PROBLEM TO WORK ON
When a picture appears among the records, leave it out, and copy all else exactly.

RAW DATA
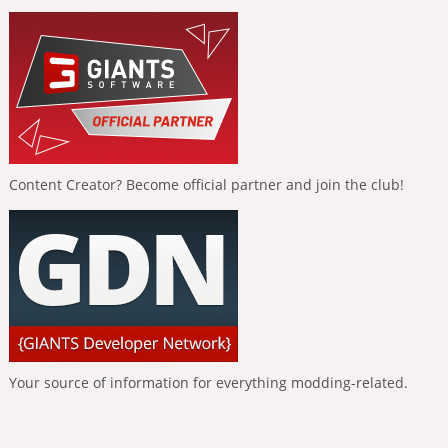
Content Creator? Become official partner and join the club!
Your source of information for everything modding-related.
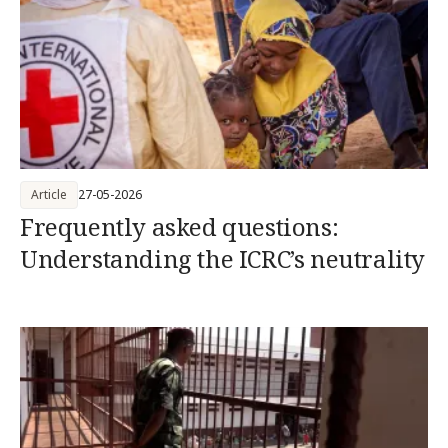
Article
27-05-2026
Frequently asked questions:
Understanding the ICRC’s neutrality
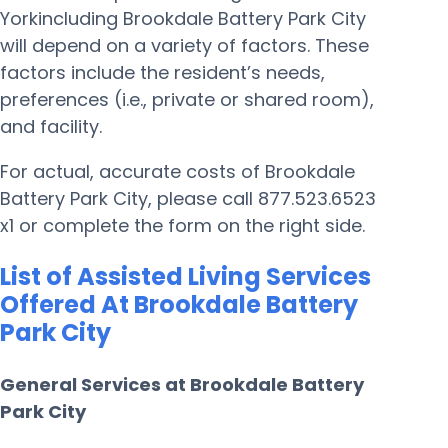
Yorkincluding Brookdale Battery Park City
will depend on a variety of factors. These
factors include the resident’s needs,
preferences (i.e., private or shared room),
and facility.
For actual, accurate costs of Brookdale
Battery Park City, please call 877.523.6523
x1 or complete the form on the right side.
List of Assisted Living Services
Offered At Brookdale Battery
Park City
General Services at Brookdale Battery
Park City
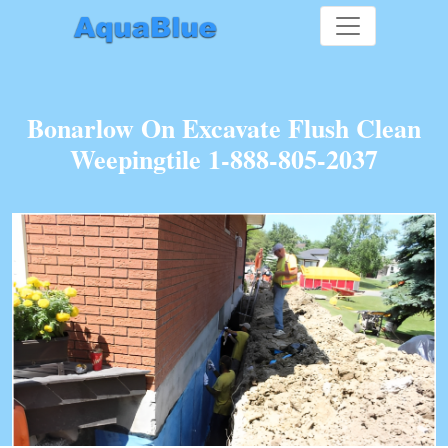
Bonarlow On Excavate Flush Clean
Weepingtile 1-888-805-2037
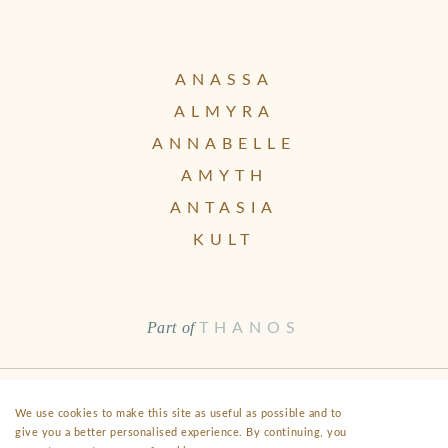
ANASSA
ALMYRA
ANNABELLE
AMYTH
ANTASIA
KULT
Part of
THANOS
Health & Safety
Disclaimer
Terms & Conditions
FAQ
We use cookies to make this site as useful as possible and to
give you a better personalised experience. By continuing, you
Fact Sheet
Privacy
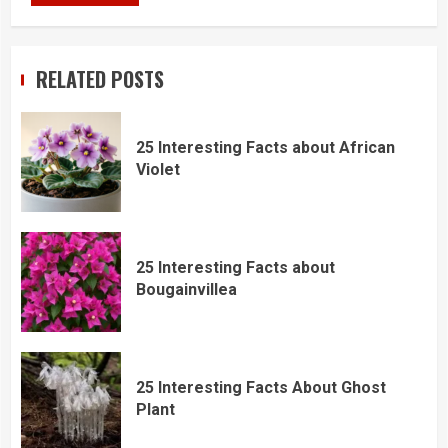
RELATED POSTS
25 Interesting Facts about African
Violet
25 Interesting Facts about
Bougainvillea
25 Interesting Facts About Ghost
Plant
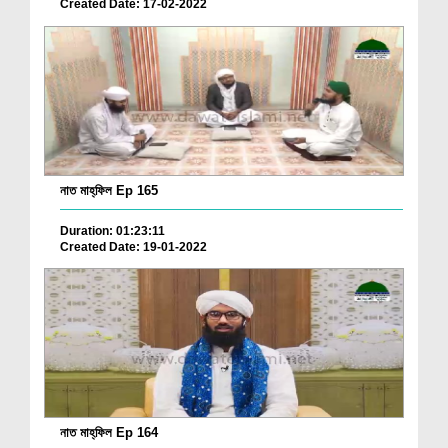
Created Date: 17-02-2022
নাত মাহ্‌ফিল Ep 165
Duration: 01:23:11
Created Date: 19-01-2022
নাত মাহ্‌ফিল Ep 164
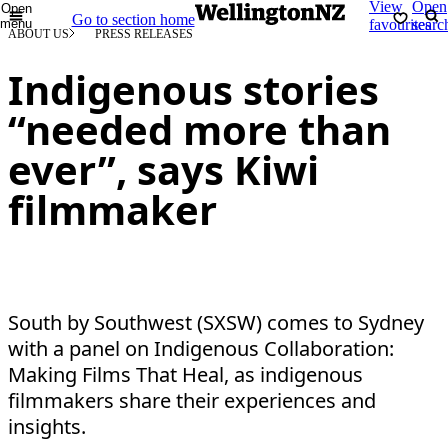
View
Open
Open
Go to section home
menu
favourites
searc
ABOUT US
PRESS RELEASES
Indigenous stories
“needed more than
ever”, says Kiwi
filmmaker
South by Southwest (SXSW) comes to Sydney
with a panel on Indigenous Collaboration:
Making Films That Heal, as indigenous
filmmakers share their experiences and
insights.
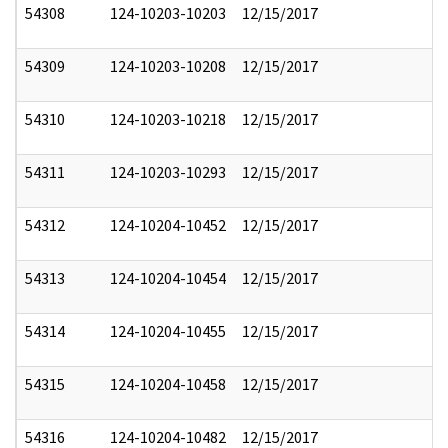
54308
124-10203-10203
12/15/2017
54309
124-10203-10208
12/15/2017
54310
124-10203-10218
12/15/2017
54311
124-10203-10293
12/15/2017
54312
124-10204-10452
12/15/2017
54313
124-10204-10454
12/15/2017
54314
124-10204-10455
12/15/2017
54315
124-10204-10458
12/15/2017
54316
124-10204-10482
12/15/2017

EXERCISE OUTPUT
Content Creator? Become official partner and join the club!
Your source of information for everything modding-related.
Article
27-05-2026
Frequently asked questions:
Understanding the ICRC’s neutrality
Yorkincluding Brookdale Battery Park City
will depend on a variety of factors. These
factors include the resident’s needs,
preferences (i.e., private or shared room),
and facility.
For actual, accurate costs of Brookdale
Battery Park City, please call 877.523.6523
x1 or complete the form on the right side.
List of Assisted Living Services
Offered At Brookdale Battery
Park City
General Services at Brookdale Battery
Park City
Bonarlow On Excavate Flush Clean
Weepingtile 1-888-805-2037
ANASSA
ALMYRA
ANNABELLE
AMYTH
ANTASIA
KULT
Part of
THANOS
Health & Safety
Disclaimer
Terms & Conditions
FAQ
We use cookies to make this site as useful as possible and to
give you a better personalised experience. By continuing, you
Fact Sheet
Privacy
RELATED POSTS
25 Interesting Facts about African
Violet
25 Interesting Facts about
Bougainvillea
25 Interesting Facts About Ghost
Plant
Created Date: 17-02-2022
নাত মাহ্‌ফিল Ep 165
Duration: 01:23:11
Created Date: 19-01-2022
নাত মাহ্‌ফিল Ep 164
View
Open
Open
Go to section home
menu
favourites
searc
ABOUT US
PRESS RELEASES
Indigenous stories
“needed more than
ever”, says Kiwi
filmmaker
South by Southwest (SXSW) comes to Sydney
with a panel on Indigenous Collaboration:
Making Films That Heal, as indigenous
filmmakers share their experiences and
insights.
54308
124-10203-10203
12/15/2017
54309
124-10203-10208
12/15/2017
54310
124-10203-10218
12/15/2017
54311
124-10203-10293
12/15/2017
54312
124-10204-10452
12/15/2017
54313
124-10204-10454
12/15/2017
54314
124-10204-10455
12/15/2017
54315
124-10204-10458
12/15/2017
54316
124-10204-10482
12/15/2017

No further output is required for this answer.